All right. So this schema, I've mentioned three keys. There's actually a lot, lot more. And the man page is the best place to go if you want to see them. But to give some brief examples, the working directory. You're probably used to that in your shell. You can say CD here, CD there. Launchd lets you set that in a property list. Now every time launchd starts that job, it'll be started with that working directory.

Environment variables. If you are at all familiar with some of our malloc debugging library facilities, you will know that the malloc behavior can be changed via malloc environment variables. Maybe you want to do that for your job. Maybe you're having difficulty with it. Well, you can add it to the property list, and now you know every time that program is started, be it the first boot or some crash and restart, the environment variables will be the same.

You can set the program. This goes back to that program arguments key and its relationship. This allows you to skip the path walk of maybe bin or user S bin or whatever and directly execute a program. Username, this only applies to daemons since they run as root by default. Maybe you don't want a particular program that's a daemon to run as root. You can pick a user to run it as.

A really basic example is the start interval and start calendar interval. Start interval, it's pure. If you say 137, we're going to start that program every 137 seconds. It's a little bit different than cron that way, because cron, well, doesn't let you do that level of granularity. The best you could hope for is once a minute on the minute.

But should you prefer a calendar interval, maybe every Thursday at 3:00 PM, you can use start calendar interval. And to talk about some improvements of start calendar interval for Leopard, we now support more of them. So if you wanted to support multiple calendar intervals, you can do that.

Dave Zarzycki And secondarily, we fixed a popular bug to report that if a calendar interval is missed while the machine is asleep, we will now quickly notice that, or hopefully quickly notice that when the machine wakes up and run jobs that should have been run while the machine was asleep.

Finally, an example-- yeah. Sorry about that. Finally, an example, now that we have the whole concept of per user and per session for context or sessions or buckets, we have limit load to session type. Popular examples are background, Aqua, login window. We have a couple more, but these are the ones to mention up front. Background is the per user context, and Aqua is the graphical login context. And login window is what you see when you boot up to a login prompt.

And the reason for this is sometimes not every program you want run in, let's say, the Finder while you're logged into the GUI. You want run while you're at the login window. But some you do want run in both, like the bezel UI. Whenever you adjust the volume or the brightness, that happens to launch a program on demand in the background. And we want that program loaded into both the Aqua and login window context.

Now dependencies, a favorite topic for people, and I can't blame them, because we all have needs that we need to sort out. We looked at things a little bit differently in Apple. We decided that programs, programmers work with contracts. We need to ask what those pro, uh, contracts were. Well, they define expectations and promises on both sides. In fact, there are two kinds.
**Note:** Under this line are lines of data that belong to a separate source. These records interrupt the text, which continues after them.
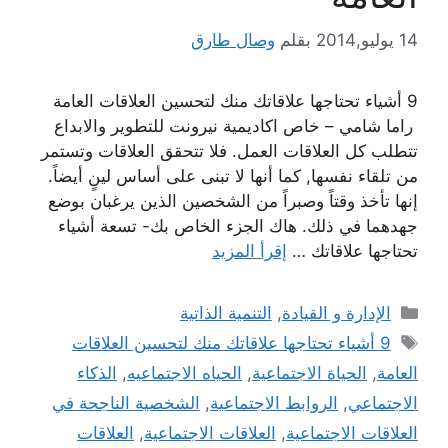
14 يوليو,2014
بقلم
وصال طارق
9 أشياء تحتاجها علاقاتك منك لتحسين العلاقات العامة
راما شامي – خاص اكاديمية نيرونت للتطوير والابداع
تتطلب كل العلاقات العمل. فلا تتحقق العلاقات وتستمر
من تلقاء نفسها, كما أنها لا تبنى على أساس لينٍ أيضاً.
إنها تأخذ وقتاً وصبراً من الشخصين الذين يرغبان بوضع
جهدهما في ذلك. هاك الجزء الخاص بك- تسعة أشياء
تحتاجها علاقاتك …
إقرأ المزيد
التصنيفات
الإدارة و القيادة
,
التنمية الذاتية
الوسوم
9 أشياء تحتاجها علاقاتك منك لتحسين العلاقات
العامة
,
الحياة الاجتماعية
,
الحياه الاجتماعيه
,
الذكاء
الاجتماعي
,
الروابط الاجتماعية
,
الشخصية الناجحة في
العلاقات الاجتماعية
,
العلاقات الاجتماعية
,
العلاقات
We have programmatic, which is every API you've ever used, and you kind of not, you don't think about it. But one that we sometimes forget is data driven. And what we've talked about thus far with all the property lists is the fact that we're using a data driven API.
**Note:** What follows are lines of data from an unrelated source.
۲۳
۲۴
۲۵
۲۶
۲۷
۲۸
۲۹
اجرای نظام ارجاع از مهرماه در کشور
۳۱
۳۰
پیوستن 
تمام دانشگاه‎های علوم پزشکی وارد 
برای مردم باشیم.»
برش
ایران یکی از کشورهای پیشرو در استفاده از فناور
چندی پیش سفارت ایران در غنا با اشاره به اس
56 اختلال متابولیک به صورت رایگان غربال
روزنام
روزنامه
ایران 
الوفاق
And it's a very nice API, and it's an API that hopefully you all can appreciate. But I do know the system administrators appreciate it, because now they can write tools to introspect all the programs that run and ask questions about them, or maybe change their behavior in a consistent way.

And it makes it just much easier to interrogate and change the system. And it provides for consistent behavior. I can't say any programmer who would rather see the same recipe of code copied and pasted between applications, when they could defer to some other program to implement it for them.
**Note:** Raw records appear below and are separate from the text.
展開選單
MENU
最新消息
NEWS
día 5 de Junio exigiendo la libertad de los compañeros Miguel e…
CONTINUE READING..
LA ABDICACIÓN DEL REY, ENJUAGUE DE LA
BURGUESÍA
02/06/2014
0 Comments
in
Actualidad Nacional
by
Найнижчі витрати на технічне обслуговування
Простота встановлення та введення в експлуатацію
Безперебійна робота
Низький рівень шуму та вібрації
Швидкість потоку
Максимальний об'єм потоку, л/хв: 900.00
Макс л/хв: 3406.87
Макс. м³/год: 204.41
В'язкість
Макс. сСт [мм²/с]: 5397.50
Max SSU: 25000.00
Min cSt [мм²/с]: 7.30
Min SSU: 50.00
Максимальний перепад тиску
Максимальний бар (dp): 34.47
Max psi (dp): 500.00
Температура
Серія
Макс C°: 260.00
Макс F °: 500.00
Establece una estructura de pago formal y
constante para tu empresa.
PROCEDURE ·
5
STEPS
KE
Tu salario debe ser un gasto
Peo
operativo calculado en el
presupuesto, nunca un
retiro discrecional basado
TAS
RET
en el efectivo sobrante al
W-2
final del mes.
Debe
Well, let's say you're writing a program. How are you going to solve your dependencies? Well, we're going to start a trend here. For network changes, we, Apple, recommend internally and both externally that programmers use the system configuration framework to monitor for network events. Remember those laptops. They're coming and going from networks. If you want to write an application that your customers will appreciate, that's the way to go.

Dave Zarzycki Now, you might say, "Hey, I'm writing a server product. That server's not moving, and its network's not changing." And what we would like to suggest is, "Well, okay, fine. It may not move, but if you're not responding to network events, it makes it very difficult for system administrators to reconfigure their network in a way that's transparent to their users." Dave Zarzycki And as we watch more and more server administrators maintain lots of servers, they want to be able to centrally administer them.

Dave Zarzycki Well, we're going to start a trend here. For network changes, we, Apple, recommend internally and both externally that programmers use the system configuration framework to monitor for network events. Remember those laptops. They're coming and going from networks. If you're not responding to network events, they might not be able to centrally administer them.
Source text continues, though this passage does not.